• **EXERCISE**:
For each line below, check for the word "beaucoup", then state how many lines contain it, with no other output.

-------

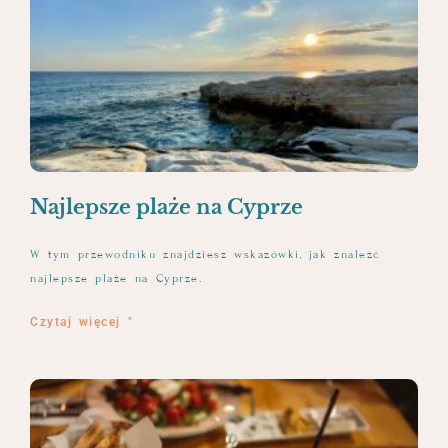
Najlepsze plaże na Cyprze
W tym przewodniku znajdziesz wskazówki, jak znaleźć
najlepsze plaże na Cyprze.
Czytaj więcej "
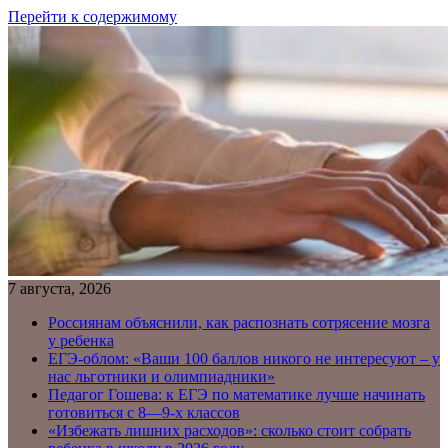
Перейти к содержимому
7 августа, 2026
Россиянам объяснили, как распознать сотрясение мозга
у ребенка
ЕГЭ-облом: «Ваши 100 баллов никого не интересуют – у
нас льготники и олимпиадники»
Педагог Гошева: к ЕГЭ по математике лучше начинать
готовиться с 8—9-х классов
«Избежать лишних расходов»: сколько стоит собрать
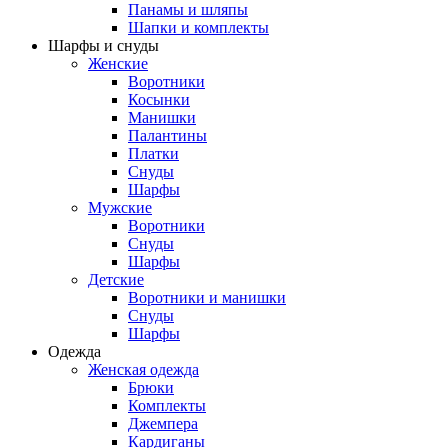
Панамы и шляпы
Шапки и комплекты
Шарфы и снуды
Женские
Воротники
Косынки
Манишки
Палантины
Платки
Снуды
Шарфы
Мужские
Воротники
Снуды
Шарфы
Детские
Воротники и манишки
Снуды
Шарфы
Одежда
Женская одежда
Брюки
Комплекты
Джемпера
Кардиганы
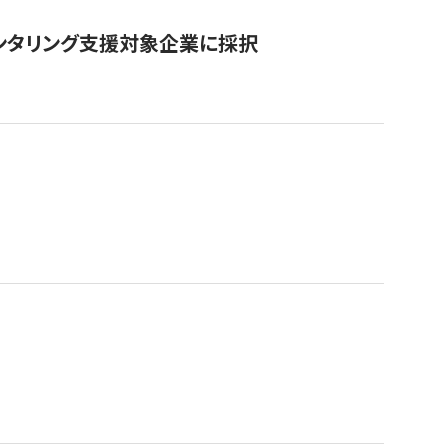
ンタリング支援対象企業に採択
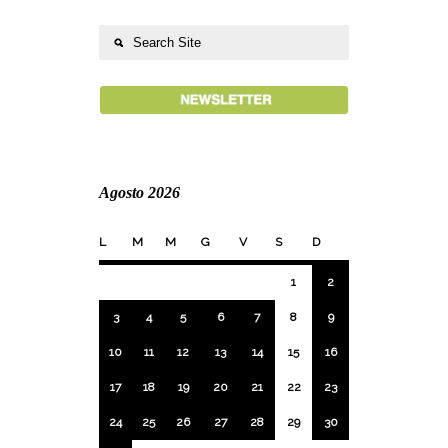
Agosto 2026
L
M
M
G
V
S
D
1
2
3
4
5
6
7
8
9
10
11
12
13
14
15
16
17
18
19
20
21
22
23
24
25
26
27
28
29
30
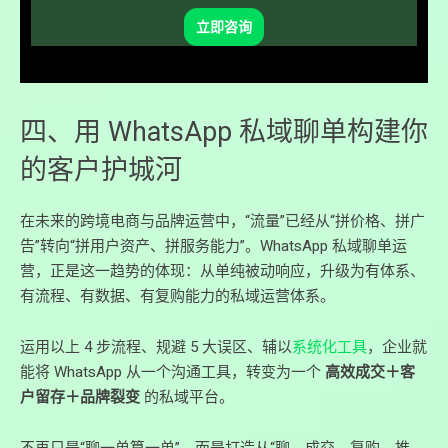
立即咨询
四、用 WhatsApp 私域聊单构建你
的客户护城河
在未来的跨境电商与品牌运营中，“流量”已经从“拼价格、拼广
告”转向“拼用户资产、拼服务能力”。WhatsApp 私域聊单运
营，正是这一趋势的体现：从单纯被动响应，升级为有体系、
有流程、有数据、有复购能力的私域运营体系。
运用以上 4 步流程、规避 5 大误区、辅以
系统化工具
，企业就
能将 WhatsApp 从一个沟通工具，转变为一个
高效成交＋客
户留存＋品牌裂变
的私域平台。
不再只是“聊一单算一单”，而是打造从“聊→成交→复购→推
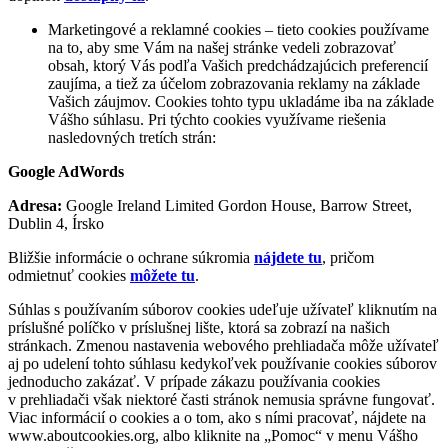
Marketingové a reklamné cookies – tieto cookies používame
na to, aby sme Vám na našej stránke vedeli zobrazovať
obsah, ktorý Vás podľa Vašich predchádzajúcich preferencií
zaujíma, a tiež za účelom zobrazovania reklamy na základe
Vašich záujmov. Cookies tohto typu ukladáme iba na základe
Vášho súhlasu. Pri týchto cookies využívame riešenia
nasledovných tretích strán:
Google AdWords
Adresa:
Google Ireland Limited Gordon House, Barrow Street,
Dublin 4, Írsko
Bližšie informácie o ochrane súkromia
nájdete tu
, pričom
odmietnuť cookies
môžete tu
.
Súhlas s používaním súborov cookies udeľuje užívateľ kliknutím na
príslušné políčko v príslušnej lište, ktorá sa zobrazí na našich
stránkach. Zmenou nastavenia webového prehliadača môže užívateľ
aj po udelení tohto súhlasu kedykoľvek používanie cookies súborov
jednoducho zakázať. V prípade zákazu používania cookies
v prehliadači však niektoré časti stránok nemusia správne fungovať.
Viac informácií o cookies a o tom, ako s ními pracovať, nájdete na
www.aboutcookies.org, albo kliknite na „Pomoc“ v menu Vášho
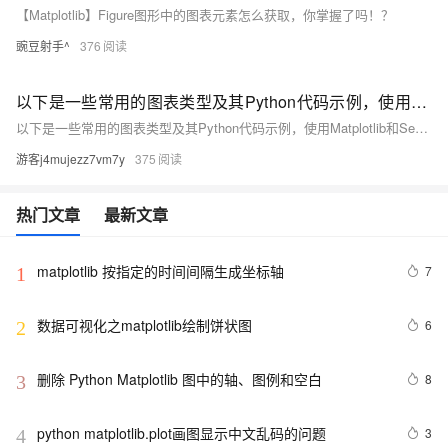
【Matplotlib】Figure图形中的图表元素怎么获取，你掌握了吗！？
豌豆射手^
376
以下是一些常用的图表类型及其Python代码示例，使用Matplotlib和Seaborn库。
以下是一些常用的图表类型及其Python代码示例，使用Matplotlib和Seaborn库。
游客j4mujezz7vm7y
375
热门文章
最新文章
matplotlib 按指定的时间间隔生成坐标轴
7
1
数据可视化之matplotlib绘制饼状图
6
2
删除 Python Matplotlib 图中的轴、图例和空白
8
3
python matplotlib.plot画图显示中文乱码的问题
3
4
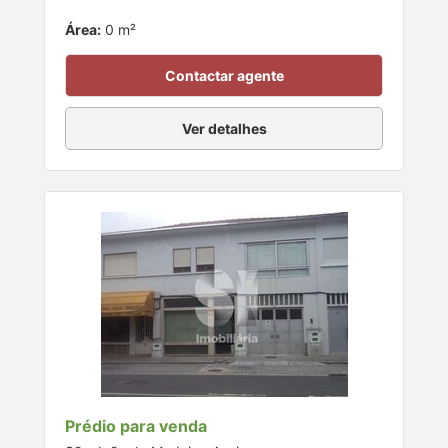
Área:
0 m²
Contactar agente
Ver detalhes
Prédio para venda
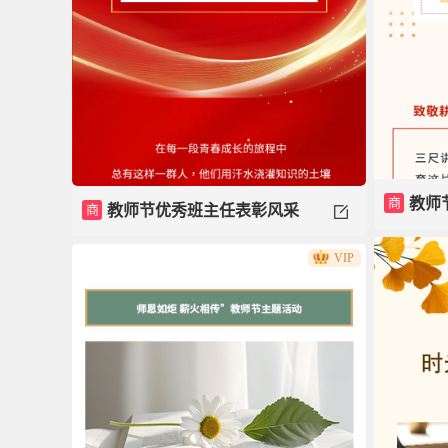
商
教师
商
教师节优秀班主任表彰风采
VIP
模板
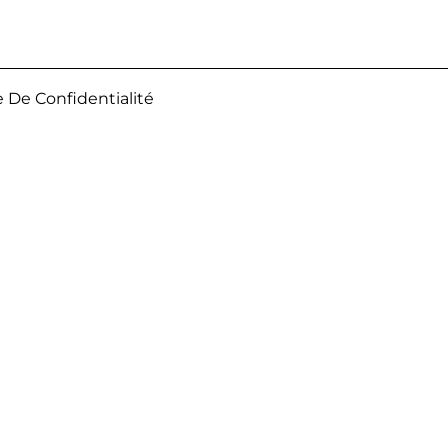
e De Confidentialité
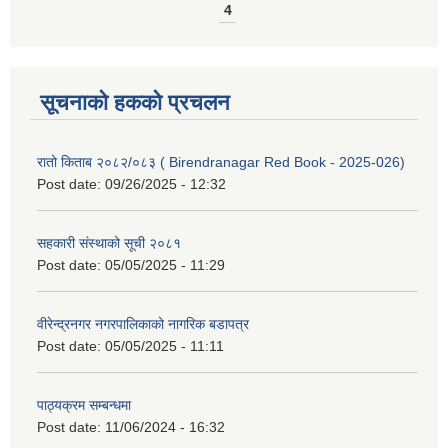
4
सूचनाको हकको प्रचलन
रातो किताब २०८२/०८३ ( Birendranagar Red Book - 2025-026)
Post date:
09/26/2025 - 12:32
सहकारी संस्थाको सूची २०८१
Post date:
05/05/2025 - 11:29
वीरेन्द्रनगर नगरपालिकाको नागरिक बडापत्र
Post date:
05/05/2025 - 11:11
पाठ्यक्रम सम्बन्धमा
Post date:
11/06/2024 - 16:32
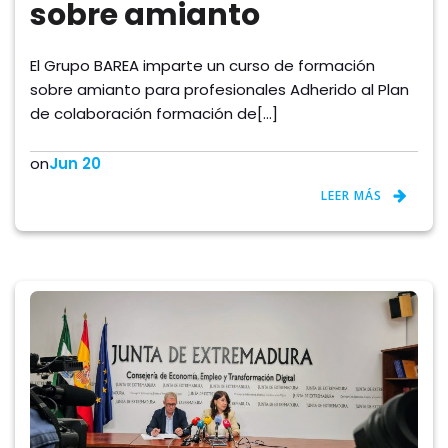
sobre amianto
El Grupo BAREA imparte un curso de formación
sobre amianto para profesionales Adherido al Plan
de colaboración formación de[…]
on
Jun 20
LEER MÁS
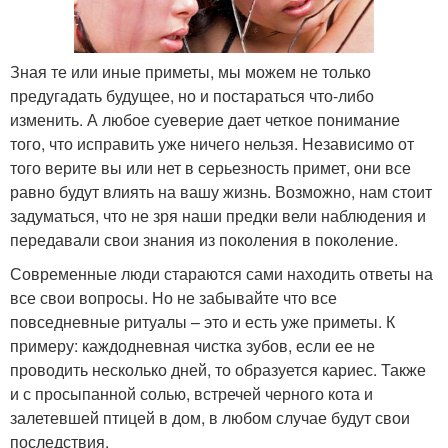
Зная те или иные приметы, мы можем не только
предугадать будущее, но и постараться что-либо
изменить. А любое суеверие дает четкое понимание
того, что исправить уже ничего нельзя. Независимо от
того верите вы или нет в серьезность примет, они все
равно будут влиять на вашу жизнь. Возможно, нам стоит
задуматься, что не зря наши предки вели наблюдения и
передавали свои знания из поколения в поколение.
Современные люди стараются сами находить ответы на
все свои вопросы. Но не забывайте что все
повседневные ритуалы – это и есть уже приметы. К
примеру: каждодневная чистка зубов, если ее не
проводить несколько дней, то образуется кариес. Также
и с просыпанной солью, встречей черного кота и
залетевшей птицей в дом, в любом случае будут свои
последствия.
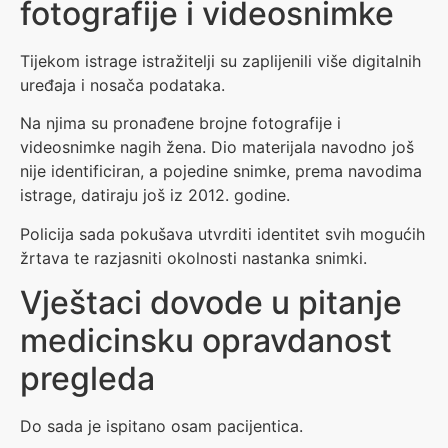
fotografije i videosnimke
Tijekom istrage istražitelji su zaplijenili više digitalnih
uređaja i nosača podataka.
Na njima su pronađene brojne fotografije i
videosnimke nagih žena. Dio materijala navodno još
nije identificiran, a pojedine snimke, prema navodima
istrage, datiraju još iz 2012. godine.
Policija sada pokušava utvrditi identitet svih mogućih
žrtava te razjasniti okolnosti nastanka snimki.
Vještaci dovode u pitanje
medicinsku opravdanost
pregleda
Do sada je ispitano osam pacijentica.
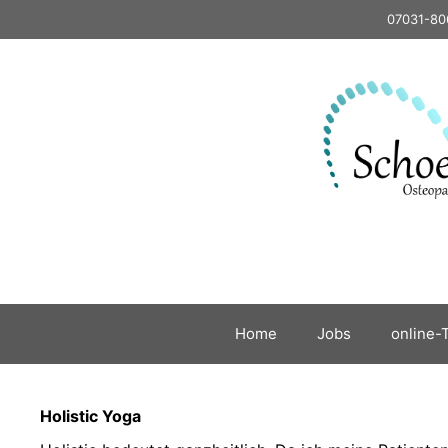
Zum
07031-80
Inhalt
springen
Home
Jobs
online-
Holistic Yoga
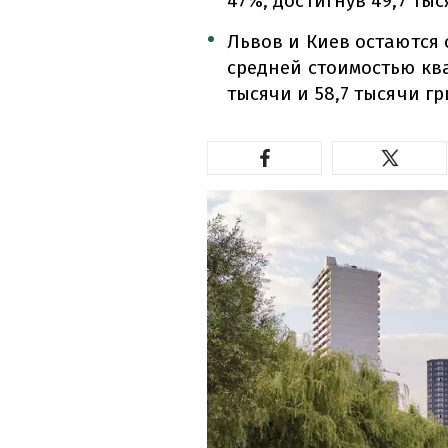
47%, достигнув 49,7 ты
Львов и Киев остаются
средней стоимостью ква
тысячи и 58,7 тысячи г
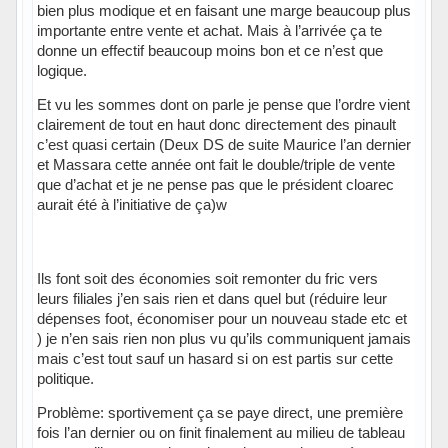
bien plus modique et en faisant une marge beaucoup plus
importante entre vente et achat. Mais à l’arrivée ça te
donne un effectif beaucoup moins bon et ce n’est que
logique.
Et vu les sommes dont on parle je pense que l’ordre vient
clairement de tout en haut donc directement des pinault
c’est quasi certain (Deux DS de suite Maurice l’an dernier
et Massara cette année ont fait le double/triple de vente
que d’achat et je ne pense pas que le président cloarec
aurait été à l’initiative de ça)w
Ils font soit des économies soit remonter du fric vers
leurs filiales j’en sais rien et dans quel but (réduire leur
dépenses foot, économiser pour un nouveau stade etc et
) je n’en sais rien non plus vu qu’ils communiquent jamais
mais c’est tout sauf un hasard si on est partis sur cette
politique.
Problème: sportivement ça se paye direct, une première
fois l’an dernier ou on finit finalement au milieu de tableau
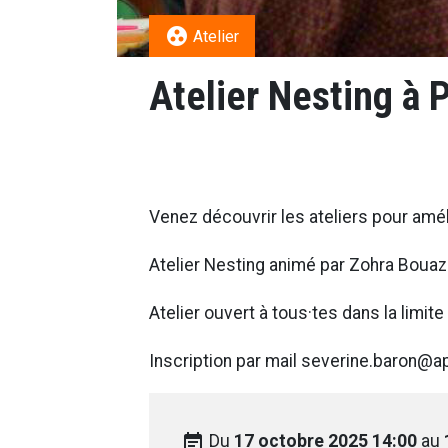
group_work
Atelier
Atelier Nesting à P
Venez découvrir les ateliers pour améli
Atelier Nesting animé par Zohra Bouaz
Atelier ouvert à tous·tes dans la limi
Inscription par mail severine.baron@
event_note
Du
17 octobre 2025 14:00
au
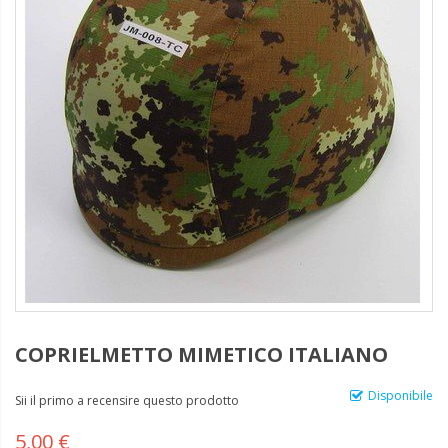
COPRIELMETTO MIMETICO ITALIANO
Disponibile
Sii il primo a recensire questo prodotto
5,00 €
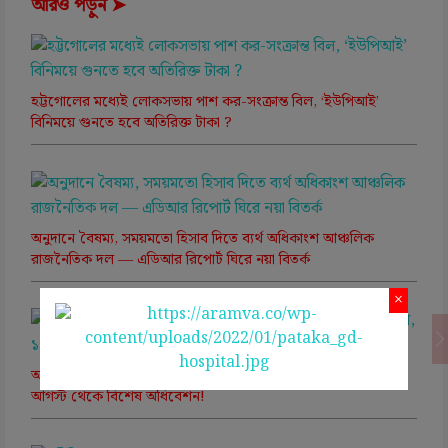
আরও পড়ুন ➤
হট্টগোলের মধ্যেই লোকসভায় পাশ কর-সংক্রান্ত বিল, ‘ইউপিআই’
বিনিময়ে গুনতে হবে অতিরিক্ত টাকা ?
অনুদানে বৈষম্য, সময়মতো হিসাব দিতে ব্যর্থ অধিকাংশ আঞ্চলিক
রাজনৈতিক দল — এডিআর রিপোর্ট ঘিরে নয়া বিতর্ক
×
আসন পুনর্বিন্যাস, মহিলা সংরক্ষণ বিল পাশ করাতে মরিয়া বিজেপি, ১৭
আগস্ট থেকে বিশেষ অধিবেশন!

-------

• **RESPONSE BOX**:
2